Up to 1790, women convicted of High Treason and Petty Treason were burned at the stake. Although I am sure you have a perception of what High Treason is, as a crime in those days, it also encompassed several other offences, notably coining. Coining covered several individual offences relating only to gold and silver coins, e.g. clipping coins to provide coin metal for forgeries, colouring coins to make them appear of higher value, making counterfeit coins and having the equipment to do any of the above. Coining was considered treasonable because it directly affected the State and confidence in the currency.

The crime.

Under the name of Mrs. Brown, Phoebe Harris had rented a room from one Joel Sparkes at a house in Drury Lane, London (No. 19, in Swan-yard) before Christmas 1785. A friend of hers, Francis Hardy, had recommended her to Sparkes, describing her as a captain’s widow with a private income. In reality, it seems that Phoebe had been separated from her husband for two or three years. Whilst Phoebe lived at this address she was regularly engaged in filing and clipping coins and then using the metal to make new counterfeit coins in sand moulds.
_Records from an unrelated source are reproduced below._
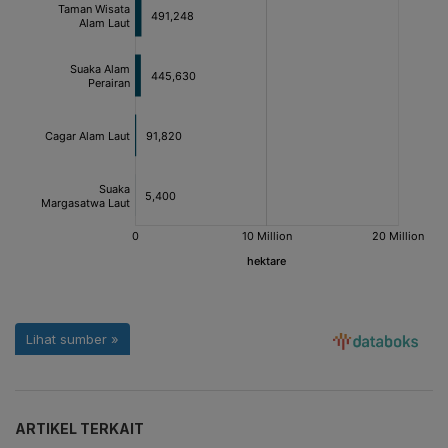
ARTIKEL TERKAIT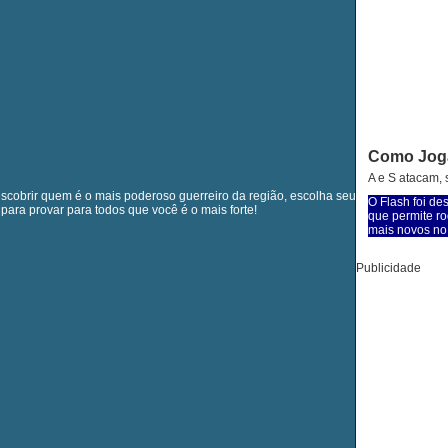
Como Jog
A e S atacam,
escobrir quem é o mais poderoso guerreiro da região, escolha seu
O Flash foi de
para provar para todos que você é o mais forte!
que permite ro
mais novos no 
Publicidade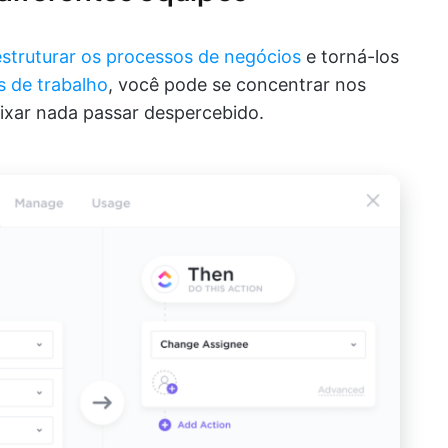
estruturar os processos de negócios
e torná-los
s de trabalho
, você pode se concentrar nos
ixar nada passar despercebido.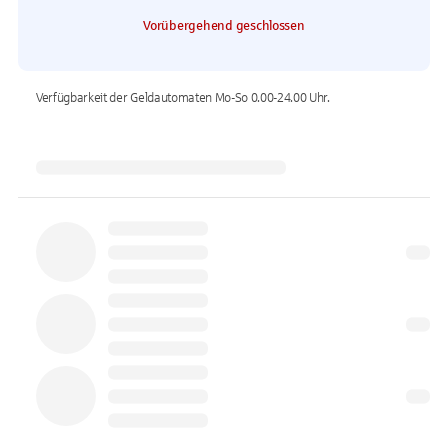
Vorübergehend geschlossen
Verfügbarkeit der Geldautomaten
Mo-So 0.00-24.00
Uhr.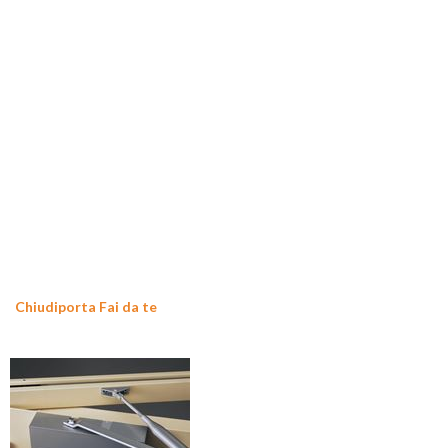
Chiudiporta Fai da te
Francis Hardy was the person who was later to inform the police of the goings on at No. 19. There was a suggestion, flatly denied by him in court, that Francis Hardy had had a relationship with Phoebe. He did, however, take her teenage daughter in as a servant on the day of her mother’s arrest.

Arrest.

At about 5 o’clock in the afternoon of Saturday, the 11th of February 1786, John Clarke (a constable) went to No. 19 in consequence of the information he had received and found Phoebe Harris and Elizabeth Yelland in the first floor room. He and his assistants, George Meecham, Patrick Macmanus, and William Andrews, broke down the locked door and arrested the two female occupants. They then searched the room in which they found some counterfeit coins and the necessary equipment for coining in an adjoining closet.

When John Clarke compared the counterfeit shillings to genuine ones, it was clear that they had been cast from a mould made from a genuine shilling. In all, some 12 counterfeit coins were discovered, both shillings and sixpences. One of the genuine sixpences had a hole in it and this was evident in the counterfeits.

A little later, after the rooms had been searched, Elizabeth’s brother, Joseph Yelland, returned home and was also arrested. All three were taken to Bow Street to appear before a magistrate. They were remanded in custody at Newgate to stand trial at the next Sessions of the Old Bailey.

The trial.

Capital trials at this period took up very little time with a number being conducted during a single day. The April Sessions of the Old Bailey in 1786 were held on Wednesday, the 26th of that month, before Mr. Baron Eyre. Among those indicted were Joseph Yelland, otherwise known as Holman, Phebe Harris (spelling of Phoebe as given in the original indictment) and Elizabeth Yelland, who were jointly charged with two specimen counts, as follows: “for that they, on the 11th of February last, one piece of false, feigned, and counterfeit money and coin, to the likeness and similitude of the good, legal, and silver coin of this realm, called a shilling, falsely, deceitfully, feloniously, and traiterously did counterfeit and coin, against the duty of their allegiance, and against the statute.” There was also a second count of coining a sixpence. The shilling is the equivalent of the current 5p coin, whilst a sixpence is the equivalent of 2.5p. Although in 1786, these two coins had much greater purchasing power they were still coins of small denomination.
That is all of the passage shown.